Samsung’s memory business, which is typically its biggest moneymaker, has experienced a decline in revenue from the previous quarter due to the global supply chain crisis and a slight drop in prices. Further, while demand for memory products remained strong, the company says it didn’t push for sales as aggressively as it usually does after considering its inventory levels and the market outlook. The memory division posted a consolidated revenue of KRW 26.01 trillion (US$21.6 billion) and an operating profit of KRW 8.84 trillion (US$7.35 billion) for the fourth quarter of 2021. In the third quarter, it posted KRW 26.41 trillion (US$21.96 billion) in consolidated revenue and KRW 10.06 trillion (US$8.36 billion) in operating profit. 

Samsung’s combined mobile and consumer electronics business, now called Mobile eXperience or MX, has posted KRW 28.95 trillion (US$24 billion) in consolidated revenue and KRW 2.66 trillion (US$2.2 billion) in operating profit. The slight increase in revenue was mainly due to the strong sales of its premium smartphones, namely its foldables and its Galaxy S series devices, as well as its PCs, tablets and wearables during the holiday season. Like in the previous quarter, though, the division’s profitability was impacted by Samsung’s marketing efforts for its foldables and for the launch of its upcoming models this year. 

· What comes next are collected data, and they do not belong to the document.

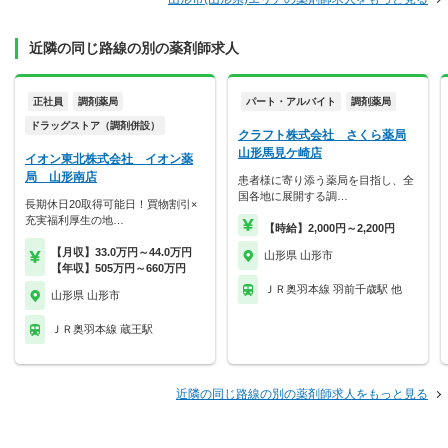
近隣の同じ路線の別の薬剤師求人
正社員
調剤薬局
パート・アルバイト
調剤薬局
ドラッグストア（調剤併設）
クラフト株式会社 さくら薬局
山形馬見ケ崎店
イオン東北株式会社 イオン薬
局 山形南店
患者様に寄り添う薬局を目指し、全
国各地に展開する調…
長期休日20取得可能日！買物割引×
充実福利厚生の地…
【時給】2,000円～2,200円
【月収】33.0万円～44.0万円
山形県 山形市
【年収】505万円～660万円
ＪＲ奥羽本線 羽前千歳駅 他
山形県 山形市
ＪＲ奥羽本線 蔵王駅
近隣の同じ路線の別の薬剤師求人をもっと見る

Meanwhile, the company’s mobile panel business saw an increase in earnings due to solid demand for new smartphones. Losses became larger for Samsung’s large panel business, though, due to a decline in pricing for LCDs and the initial costs related to its Quantum Dot displays. Samsung also saw strong sales for its premium and lifestyle TVs, but its visual display business recorded a lower operating profit quarter-on-quarter because of rising material and logistics costs.

For 2022, Samsung expects growth in its memory business from higher server demand and in its display panel business from new smartphone releases. However, the company made it clear in its report that it also expects COVID-related supply issues and other problems to persist and affect its operations. Despite those constraints, it believes its MX business will still deliver revenue and profit growth led by its new flagships and by higher sales of its mass market 5G smartphones. Samsung has an Unpacked event scheduled on February 9th, where it will unveil the next S-series flagship to succeed the Galaxy S21 lineup.